The Watcher Cat

The Watcher Cat

Sunday, February 3, 2013

What the Hell, Hero?

When I was in high school, I read Alan Dershowitz's The Best Defense (1982), which strongly influenced me in my desire to do criminal appeals for the defense. I'd previously read about Clarence Darrow, and read some opinions by William O. Douglas, but Dershowitz helped give me a realistic goal. And, indeed, I did do criminal appeals for the Legal Aid Society for three years after I graduated law school, an experience which was formative for me. Likewise, Dershowitz's strong First Amendment advocacy in The Best Defense was one of the earliest things I read on the subject, and between Darrow, Douglas and Brennan, Dershowitz helped shape my ideals. All of which is to say that I have an abiding affection for Alan Dershowitz, and owe him much.

I was aware of his profoundly disappointing advocacy of torture warrants, but while vehemently disagreeing with it, accepted (and continue to accept) Dershowitz's statement that his goal was to reduce the amount of torture that would in fact take place by defusing the "ticking time bomb" argument for torture, and to create accountability for torture. Wrong, grievously wrong, in my view.

One of my morning blog reads led me to the rather embarrassing to both e-mail exchange between Dershowitz and Glenn Greenwald (in fairness, Dershowitz begins the descent into rancor by his response to Greenwald's civilly-worded initial post.) In the article to which the e-mail thread is linked, Greenwald refers to, among other reasons for Dershowitz's "controversial and polarizing" status, his "chronic smearing of Israel critics such as author Alice Walker as 'bigots.'"
Perhaps rashly, I followed the link, not having encountered Walker the bigot in my own admittedly far from complete reading of her oeuvre.

In June 2012, Dershowitz indeed wrote an op-ed piece titled "Alice Walker's Bigotry," which makes its case as follows:
Pulitzer Prize-winning author Alice Walker, who has a long history of supporting terrorism against Israel, has now resorted to bigotry and censorship against Hebrew-speaking readers of her writings. She has refused to allow The Color Purple to be translated into Hebrew.

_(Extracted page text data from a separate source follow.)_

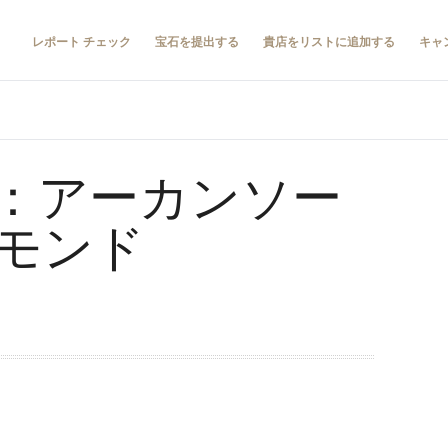
レポート チェック
宝石を提出する
貴店をリストに追加する
キャ
：アーカンソー
モンド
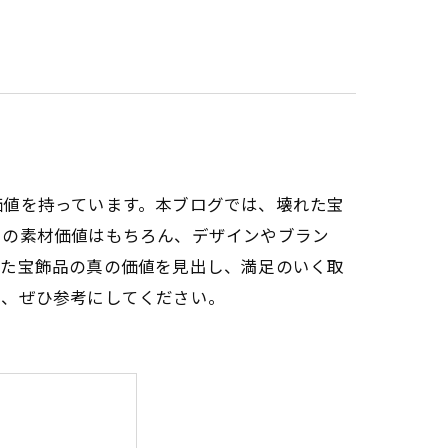
価値を持っています。本ブログでは、壊れた宝
属の素材価値はもちろん、デザインやブラン
れた宝飾品の真の価値を見出し、満足のいく取
で、ぜひ参考にしてください。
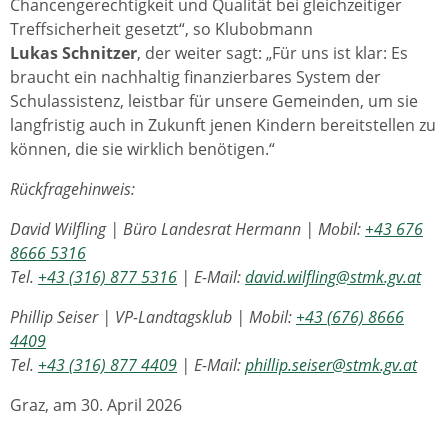
Chancengerechtigkeit und Qualität bei gleichzeitiger
Treffsicherheit gesetzt“, so Klubobmann
Lukas Schnitzer
, der weiter sagt: „Für uns ist klar: Es
braucht ein nachhaltig finanzierbares System der
Schulassistenz, leistbar für unsere Gemeinden, um sie
langfristig auch in Zukunft jenen Kindern bereitstellen zu
können, die sie wirklich benötigen.“
Rückfragehinweis:
David Wilfling | Büro Landesrat Hermann | Mobil:
+43 676
8666 5316
Tel.
+43 (316) 877 5316
| E-Mail:
david.wilfling@stmk.gv.at
Phillip Seiser | VP-Landtagsklub | Mobil:
+43 (676) 8666
4409
Tel.
+43 (316) 877 4409
| E-Mail:
phillip.seiser@stmk.gv.at
Graz, am 30. April 2026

This is the moral and legal equivalent of neo-Nazi author David Duke disallowing his books to be sold to Black and Jewish readers.
Well, no. It isn't, really. because David Duke's books would be, one thinks, promoting bigotry in the text, and Walker isn't stopping anybody from buying the book in English. Or, for that matter, in Hebrew, if they buy the previous Hebrew translation published in the 1980s.

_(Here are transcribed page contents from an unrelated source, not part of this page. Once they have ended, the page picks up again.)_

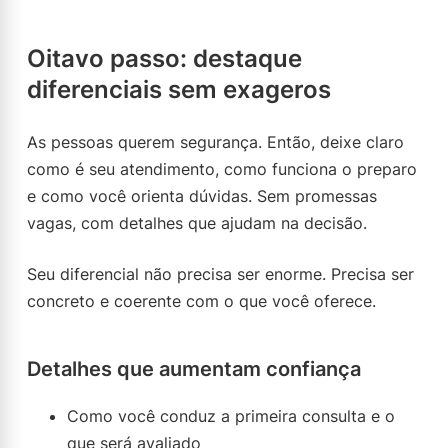
Oitavo passo: destaque
diferenciais sem exageros
As pessoas querem segurança. Então, deixe claro
como é seu atendimento, como funciona o preparo
e como você orienta dúvidas. Sem promessas
vagas, com detalhes que ajudam na decisão.
Seu diferencial não precisa ser enorme. Precisa ser
concreto e coerente com o que você oferece.
Detalhes que aumentam confiança
Como você conduz a primeira consulta e o
que será avaliado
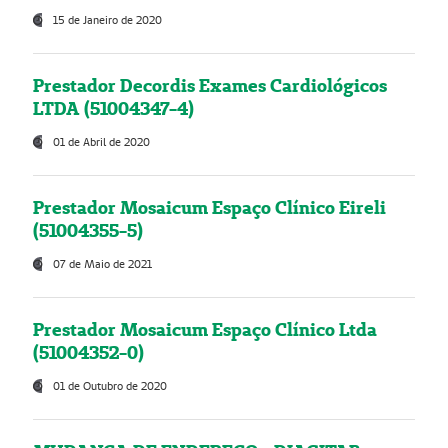
15 de Janeiro de 2020
Prestador Decordis Exames Cardiológicos
LTDA (51004347-4)
01 de Abril de 2020
Prestador Mosaicum Espaço Clínico Eireli
(51004355-5)
07 de Maio de 2021
Prestador Mosaicum Espaço Clínico Ltda
(51004352-0)
01 de Outubro de 2020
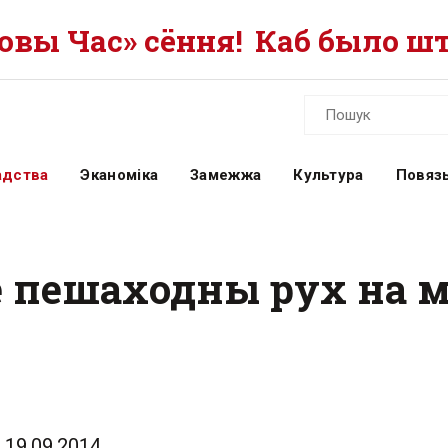
вы Час» сёння!
Каб было шт
адства
Эканоміка
Замежжа
Культура
Повязь
 пешаходны рух на м
19.09.2014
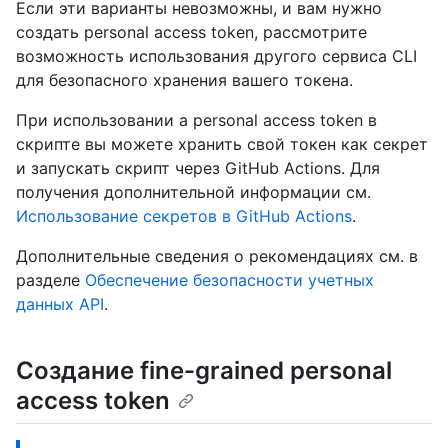
Если эти варианты невозможны, и вам нужно
создать personal access token, рассмотрите
возможность использования другого сервиса CLI
для безопасного хранения вашего токена.
При использовании a personal access token в
скрипте вы можете хранить свой токен как секрет
и запускать скрипт через GitHub Actions. Для
получения дополнительной информации см.
Использование секретов в GitHub Actions
.
Дополнительные сведения о рекомендациях см. в
разделе
Обеспечение безопасности учетных
данных API
.
Создание fine-grained personal
access token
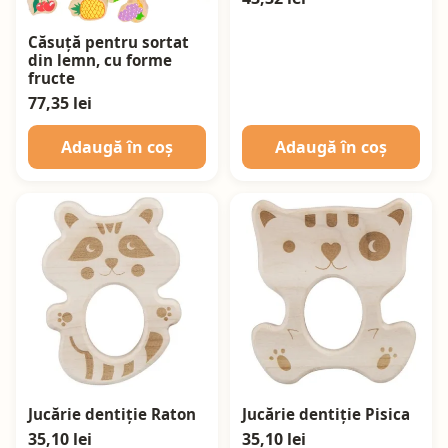
Căsuță pentru sortat
din lemn, cu forme
fructe
77,35 lei
Adaugă în coș
Adaugă în coș
Jucărie dentiție Raton
Jucărie dentiție Pisica
35,10 lei
35,10 lei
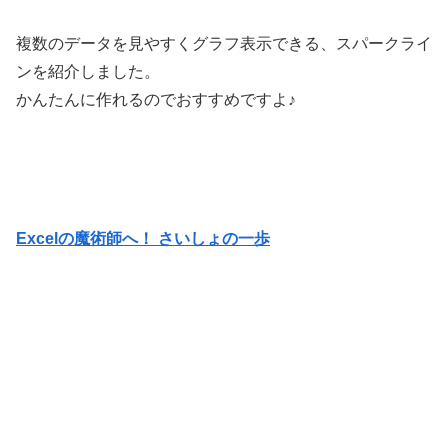
複数のデータを見やすくグラフ表示できる、スパークライ
ンを紹介しました。
かんたんに作れるのでおすすめですよ♪
Excelの魔術師へ！ さいしょの一歩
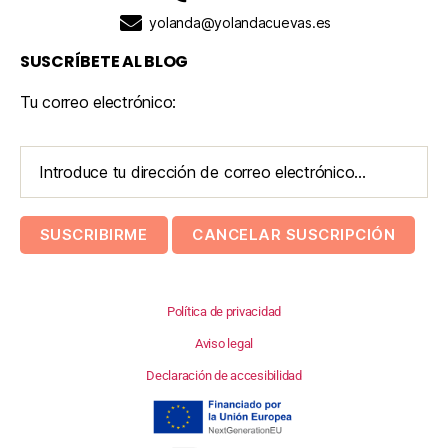
yolanda@yolandacuevas.es
SUSCRÍBETE AL BLOG
Tu correo electrónico:
Política de privacidad
Aviso legal
Declaración de accesibilidad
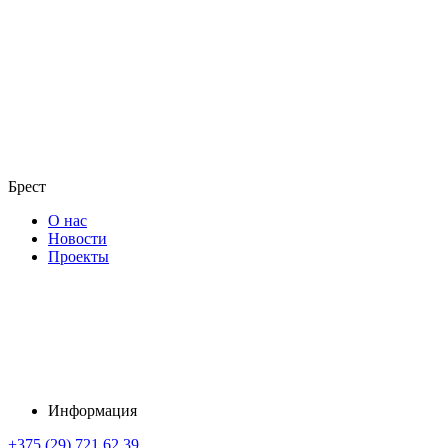
Брест
О нас
Новости
Проекты
Информация
+375 (29) 721 62 39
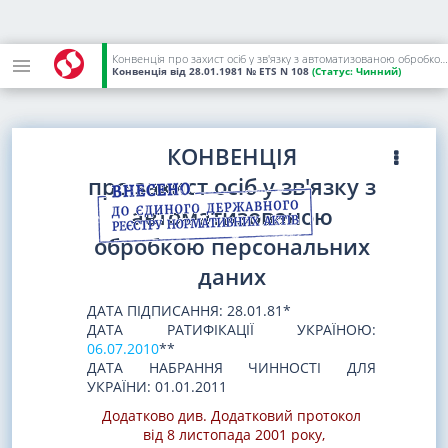
Конвенція про захист осіб у зв'язку з автоматизованою обробкою персональних даних
Конвенція
від 28.01.1981
№ ETS N 108
(Статус:
Чинний)
КОНВЕНЦІЯ
про захист осіб у зв'язку з
автоматизованою
обробкою персональних
даних
ДАТА ПІДПИСАННЯ: 28.01.81*
ДАТА РАТИФІКАЦІЇ УКРАЇНОЮ:
06.07.2010
**
ДАТА НАБРАННЯ ЧИННОСТІ ДЛЯ
УКРАЇНИ: 01.01.2011
Додатково див. Додатковий протокол
від 8 листопада 2001 року
,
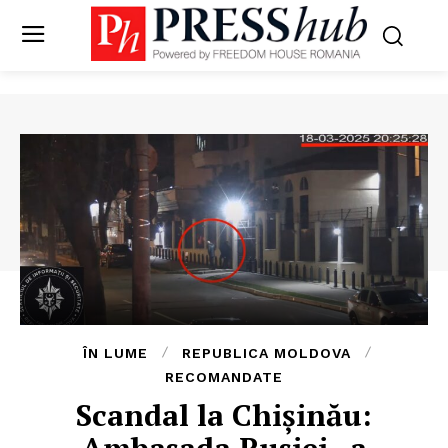
ÎN LUME
REPUBLICA MOLDOVA
RECOMANDATE
Scandal la Chișinău:
Ambasada Rusiei „a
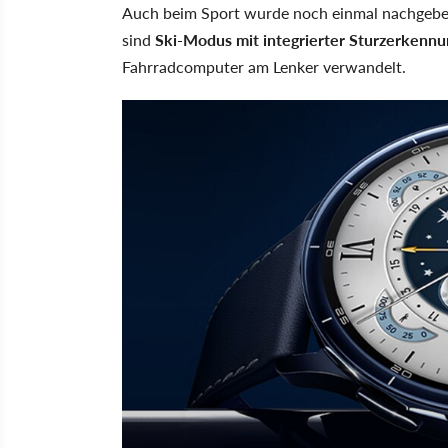
Auch beim Sport wurde noch einmal nachgebess
sind
Ski-Modus mit integrierter Sturzerkennu
Fahrradcomputer am Lenker verwandelt.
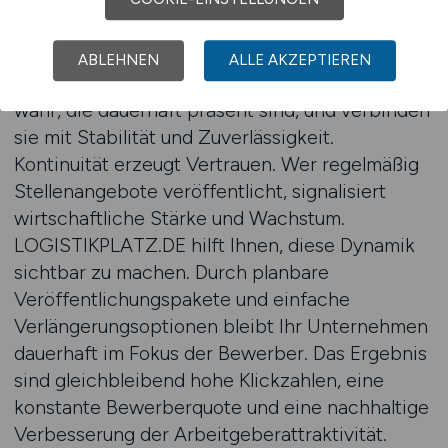
Regelmäßige Veröffentlichungen stärken nicht
nur die Markenpräsenz, sondern auch die
Wahrnehmung als aktiver, wachsender
ABLEHNEN
ALLE AKZEPTIEREN
Arbeitgeber. Fachkräfte nehmen Unternehmen
wahr, die dauerhaft präsent sind, und verbinden
sie mit Stabilität und Zuverlässigkeit.
Kontinuität erzeugt Vertrauen. Wer regelmäßig
Stellenangebote veröffentlicht, signalisiert
wirtschaftliche Stärke und Wachstum.
LOGISTIKPLATZ.DE hilft Ihnen, diese Dynamik
sichtbar zu machen. Durch planbare
Veröffentlichungspakete und einfache
Verlängerungsoptionen bleibt Ihr Unternehmen
dauerhaft im Fokus der Bewerber. Das Ergebnis
sind gleichbleibend hohe Klickzahlen, eine
konstante Bewerberquote und eine nachhaltige
Verbesserung der Arbeitgeberattraktivität.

Dershowitz has a proposed remedy for Walker's refusal to license a new Israeli Hebrew translation:
There is an appropriate moral and legal response to Walker’s bigotry. The publisher who had sought permission to publish Walker’s book in Hebrew should simply go ahead and do it – without her permission and over her objection.

Walker could then sue for copyright infringement, and the issue would be squarely posed whether copyright laws, which are designed to encourage the promotion of literature, can be used to censor writings and prevent certain people from having access to it, based upon the language they read.
And how does Professor Dershowitz think that case would turn out:
The laws of copyright were certainly not designed to encourage or even permit selective censorship based on national origin or religion.

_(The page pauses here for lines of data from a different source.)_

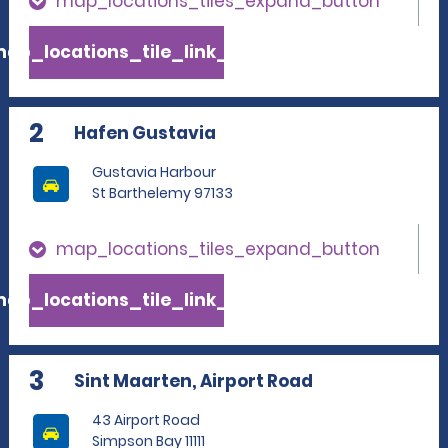
map_locations_tiles_expand_button
ap_locations_tile_link_text
2
Hafen Gustavia
Gustavia Harbour
St Barthelemy 97133
map_locations_tiles_expand_button
ap_locations_tile_link_text
3
Sint Maarten, Airport Road
43 Airport Road
Simpson Bay 11111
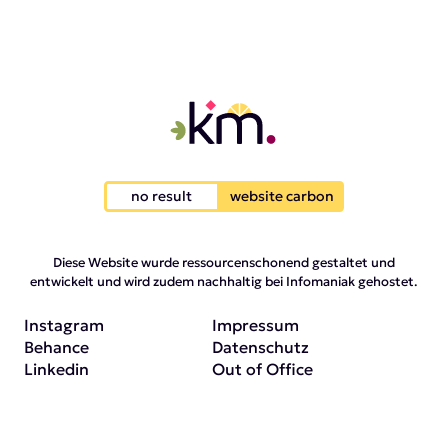
no result
website carbon
Diese Website wurde ressourcenschonend gestaltet und
entwickelt und wird zudem nachhaltig bei Infomaniak gehostet.
Instagram
Impressum
Behance
Datenschutz
Linkedin
Out of Office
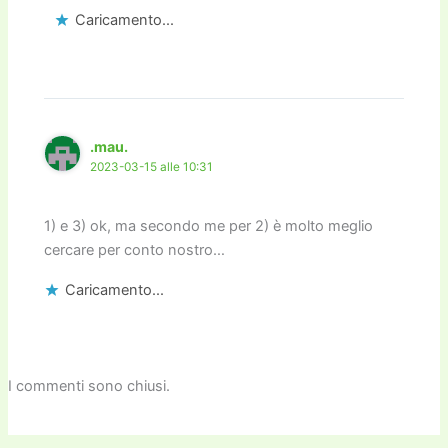
Caricamento...
.mau.
2023-03-15 alle 10:31
1) e 3) ok, ma secondo me per 2) è molto meglio
cercare per conto nostro…
Caricamento...
I commenti sono chiusi.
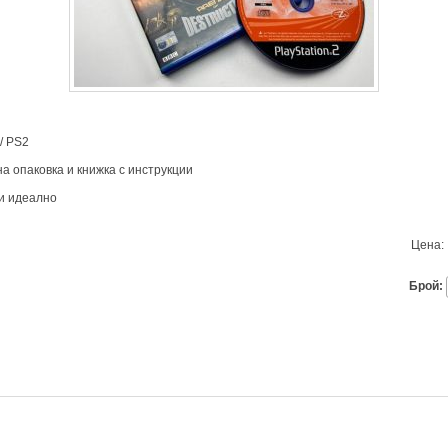
/ PS2
на опаковка и книжка с инструкции
ти идеално
Цена:
Брой:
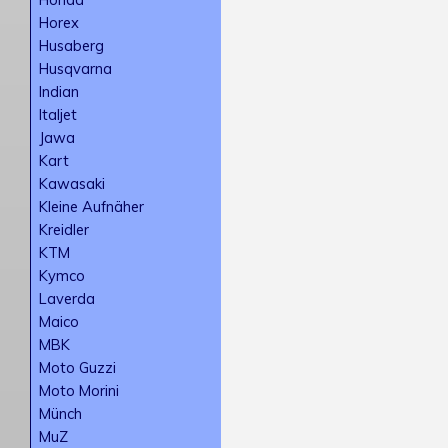
Horex
Husaberg
Husqvarna
Indian
Italjet
Jawa
Kart
Kawasaki
Kleine Aufnäher
Kreidler
KTM
Kymco
Laverda
Maico
MBK
Moto Guzzi
Moto Morini
Münch
MuZ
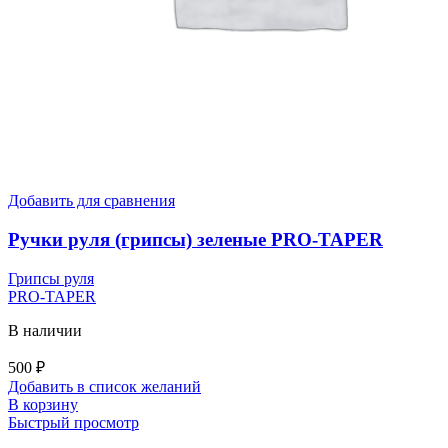
Добавить для сравнения
Ручки руля (грипсы) зеленые PRO-TAPER
Грипсы руля
PRO-TAPER
В наличии
500
₽
Добавить в список желаний
В корзину
Быстрый просмотр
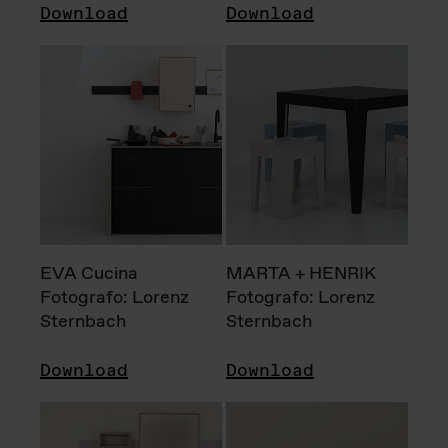
Download
Download
EVA Cucina
MARTA + HENRIK
Fotografo: Lorenz
Fotografo: Lorenz
Sternbach
Sternbach
Download
Download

I am confident that reasonable courts would rule against Walker if she sought to sue a publisher who refused to go along with her bigoted censorship. Inaction in the face of bigotry is unacceptable. Alice Walker’s bigotry should be responded to by turning her own weapon – the written word – against her. Her writings should be published in Hebrew, whether she likes it or not, and the royalties should be contributed to the NAACP and other civil rights organizations that understand the true meaning of fighting against bigotry and real apartheid.
Now let me be clear: I have not studied Alice Walker's history as an activist, and do not know whether her opposition is principled and admirable or as unpleasantly motivated as Dershowitz believes. But that the man who once vigorously defended Stanford Stalinist Bruce Franklin can advocate government-enforced expropriation of an author's intellectual property--complete with forced donation of the royalties therefrom--says nothing good about Dershowitz's current views on free speech, and where his intellectual journey of the past dozen years has led him.